Quickstart: Recognize and convert speech to text

Reference documentation | Package (download) | Additional samples on GitHub

In this quickstart, you create and run an application to recognize and transcribe speech to text in real-time.

To instead transcribe audio files asynchronously, see What is batch transcription. If you're not sure which speech to text solution is right for you, see What is speech to text?

Prerequisites

An Azure subscription. You can create one for free. Create a Speech resource in the Azure portal. Get the Speech resource key and region. After your Speech resource is deployed, select Go to resource to view and manage keys.

Set up the environment

The Speech SDK for Swift is distributed as a framework bundle. The framework supports both Objective-C and Swift on both iOS and macOS.

The Speech SDK can be used in Xcode projects as a CocoaPod, or downloaded directly and linked manually. This guide uses a CocoaPod. Install the CocoaPod dependency manager as described in its installation instructions.

Set environment variables

You need to authenticate your application to access Azure AI services. For production, use a secure way to store and access your credentials. For example, after you get a key for your Speech resource, write it to a new environment variable on the local machine that runs the application.

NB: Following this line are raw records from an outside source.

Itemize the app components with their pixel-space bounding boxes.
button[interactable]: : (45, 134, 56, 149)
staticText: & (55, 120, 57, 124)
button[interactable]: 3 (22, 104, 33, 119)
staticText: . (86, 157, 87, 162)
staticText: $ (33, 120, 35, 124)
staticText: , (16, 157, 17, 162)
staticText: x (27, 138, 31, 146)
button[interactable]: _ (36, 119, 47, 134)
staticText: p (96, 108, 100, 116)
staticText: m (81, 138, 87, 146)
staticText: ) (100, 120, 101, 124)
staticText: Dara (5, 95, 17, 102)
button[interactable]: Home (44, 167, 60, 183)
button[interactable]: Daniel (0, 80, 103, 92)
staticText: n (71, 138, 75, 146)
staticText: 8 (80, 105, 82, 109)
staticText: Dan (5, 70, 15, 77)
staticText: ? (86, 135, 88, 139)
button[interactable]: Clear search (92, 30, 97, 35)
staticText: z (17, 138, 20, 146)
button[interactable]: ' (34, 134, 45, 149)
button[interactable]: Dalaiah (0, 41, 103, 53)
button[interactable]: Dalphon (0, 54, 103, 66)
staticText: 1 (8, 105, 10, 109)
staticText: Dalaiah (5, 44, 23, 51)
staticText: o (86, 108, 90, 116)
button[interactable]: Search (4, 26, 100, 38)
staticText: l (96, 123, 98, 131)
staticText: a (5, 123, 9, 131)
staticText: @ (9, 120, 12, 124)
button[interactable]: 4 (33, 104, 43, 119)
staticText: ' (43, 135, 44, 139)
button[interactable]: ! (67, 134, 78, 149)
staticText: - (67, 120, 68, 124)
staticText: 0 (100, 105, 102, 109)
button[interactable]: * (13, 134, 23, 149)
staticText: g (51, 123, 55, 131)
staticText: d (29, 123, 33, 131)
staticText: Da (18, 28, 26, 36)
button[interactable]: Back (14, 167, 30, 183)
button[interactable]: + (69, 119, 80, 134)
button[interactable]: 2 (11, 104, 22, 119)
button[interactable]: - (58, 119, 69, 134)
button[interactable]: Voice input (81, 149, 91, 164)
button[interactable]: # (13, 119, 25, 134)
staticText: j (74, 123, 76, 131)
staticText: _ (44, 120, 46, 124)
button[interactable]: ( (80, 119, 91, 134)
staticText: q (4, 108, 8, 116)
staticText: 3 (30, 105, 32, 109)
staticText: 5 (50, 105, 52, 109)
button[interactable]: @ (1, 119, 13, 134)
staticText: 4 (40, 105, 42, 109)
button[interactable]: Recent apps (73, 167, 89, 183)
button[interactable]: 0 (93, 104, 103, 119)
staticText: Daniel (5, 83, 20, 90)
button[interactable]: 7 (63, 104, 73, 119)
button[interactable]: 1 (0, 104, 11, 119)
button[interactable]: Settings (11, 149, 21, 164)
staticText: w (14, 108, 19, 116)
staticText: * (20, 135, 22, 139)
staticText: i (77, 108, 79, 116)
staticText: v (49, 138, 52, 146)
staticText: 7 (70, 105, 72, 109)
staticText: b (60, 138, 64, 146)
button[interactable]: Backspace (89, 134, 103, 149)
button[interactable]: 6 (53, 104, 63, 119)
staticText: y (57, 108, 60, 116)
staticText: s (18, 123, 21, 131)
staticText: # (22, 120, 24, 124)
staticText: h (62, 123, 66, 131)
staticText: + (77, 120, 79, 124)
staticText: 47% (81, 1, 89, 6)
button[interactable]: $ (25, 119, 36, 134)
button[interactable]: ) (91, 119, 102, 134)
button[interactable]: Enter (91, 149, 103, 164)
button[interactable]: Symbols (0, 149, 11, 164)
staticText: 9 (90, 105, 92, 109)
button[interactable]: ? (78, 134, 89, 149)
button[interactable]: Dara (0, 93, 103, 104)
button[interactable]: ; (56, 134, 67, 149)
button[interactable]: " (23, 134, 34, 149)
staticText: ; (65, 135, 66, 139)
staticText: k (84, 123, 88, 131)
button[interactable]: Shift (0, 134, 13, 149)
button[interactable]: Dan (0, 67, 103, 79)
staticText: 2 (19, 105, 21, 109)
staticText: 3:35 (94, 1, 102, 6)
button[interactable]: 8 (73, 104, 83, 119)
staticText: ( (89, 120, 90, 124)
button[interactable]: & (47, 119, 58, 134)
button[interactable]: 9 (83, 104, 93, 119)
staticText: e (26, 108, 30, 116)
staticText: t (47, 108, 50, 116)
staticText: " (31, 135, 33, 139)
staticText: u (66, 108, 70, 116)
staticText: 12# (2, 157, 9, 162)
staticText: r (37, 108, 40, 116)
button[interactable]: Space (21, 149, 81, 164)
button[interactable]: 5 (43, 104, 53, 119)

Important If you use an API key, store it securely somewhere else, such as in Azure Key Vault. Don't include the API key directly in your code, and never post it publicly. For more information about AI services security, see Authenticate requests to Azure AI services.

To set the environment variables for your Speech resource key and region, open a console window, and follow the instructions for your operating system and development environment.

SPEECH_KEYSPEECH_REGION

setx SPEECH_KEY your-key
setx SPEECH_REGION your-region

setsetx

export SPEECH_KEY=your-key
export SPEECH_REGION=your-region

source ~/.bashrc

export SPEECH_KEY=your-key
export SPEECH_REGION=your-region

source ~/.bash_profileSPEECH_KEYSPEECH_REGIONwestus

Recognize speech from a microphone

Follow these steps to recognize speech in a macOS application.

helloworldpod installhelloworld.xcworkspacehelloworld.xcworkspaceapplicationDidFinishLaunchingrecognizeFromMic

import Cocoa

@NSApplicationMain
class AppDelegate: NSObject, NSApplicationDelegate {
    var label: NSTextField!
    var fromMicButton: NSButton!

    var sub: String!
    var region: String!

    @IBOutlet weak var window: NSWindow!

    func applicationDidFinishLaunching(_ aNotification: Notification) {
        print("loading")
        // load subscription information
        sub = ProcessInfo.processInfo.environment["SPEECH_KEY"]
        region = ProcessInfo.processInfo.environment["SPEECH_REGION"]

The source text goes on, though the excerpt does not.